Hours after defunct crypto exchange FTX and hedge fund Alameda Research filed for bankruptcy on Nov. 11, large amounts of funds were moved out of the exchange. Both firms were owned by Sam Bankmand-Fried (SBF), facing multiple counts of fraud until the bankruptcy filing.
More than a month later, the US Department of Justice (DOJ) has launched an investigation into the $372 million that disappeared from FTX, Bloomberg reported citing sources familiar with the matter. Per the report, the DOJ’s investigation is separate from the fraud case against SBF.
While the US prosecutors have managed to freeze some of the stolen assets, it constitutes only a small portion of the total haul from the attack, the report noted.
It remains unclear whether the FTX hack was the work of an insider or an opportunistic hacker. The hacker, if caught, could be facing up to 10 years in prison under computer fraud charges, according to the report.
DOJ’s National Cryptocurrency Enforcement Team, a group of prosecutors, focused on crypto investigations, is leading the investigation into the missing funds of FTX, as per the report. The team is collaborating with Manhattan federal prosecutors leading the criminal case against disgraced former crypto mogul SBF.
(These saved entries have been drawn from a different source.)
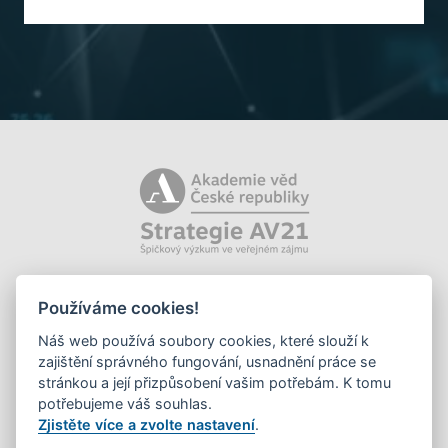
Používáme cookies!
Náš web používá soubory cookies, které slouží k
zajištění správného fungování, usnadnění práce se
stránkou a její přizpůsobení vašim potřebám. K tomu
potřebujeme váš souhlas.
Zjistěte více a zvolte nastavení
.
Details of the FTX exploit
In the aftermath of the attack, FTX U.S. General Counsel Ryne Miller tweeted on Nov. 12 that he was investigating “abnormalities with wallet movements.” On the same day, he also tweeted that FTX.US and FTX.com had moved all assets to a cold wallet as a precaution following the bankruptcy filing. Moving FTX assets to cold wallets was expedited in light of the “unauthorized transactions,” Miller noted.
Reuters reported on Nov. 12 that SBF had built a “backdoor” in FTX’s accounting software. The report claimed that this backdoor enabled SBF to move billions of funds without alerting staff and auditors. At the time, an estimated $1 -$2 billion in assets were missing.
While the crypto world was speculating whether the FTX exploit was an insider job, Nick Percoco, the chief security officer at Kraken exchange, tweeted that they knew the attacker’s identity.
A court filing on Nov. 17 revealed that the Securities Commission of the Bahamas (SCB) had ordered FTX to transfer the assets to regulator-controlled wallets on Nov. 12.
On Nov. 20, FTX acknowledged the hack in a tweet and asked exchanges to take measures to secure the funds that were moved “without authorization.” The same day, Chainalysis clarified that reports of stolen funds being sent to SCB were incorrect. The blockchain analytics firm added that some funds were sent to the regulators while others were stolen.
In the meantime, the FTX exploiter continued to move tokens through different chains via bridges and exchanged stolen assets through decentralized exchanges. On Nov. 15, after several swaps, the hacker emerged as the 35th largest holder of Ethereum (ETH), holding 228,523 ETH worth $284.82 million at the time.
It is worth noting that SBF is facing criminal charges for misusing billions of dollars in user funds, amounting to far more than the $372 million stolen in the attack. The disgraced former CEO is out on bail and awaiting trial at the US Southern District Court of New York.
The judge assigned to the SBF case recused herself because of ties between her husband’s law firm and FTX on November 23. The case is now set to be handled by Bill Clinton-nominated Judge Lewis Kaplan.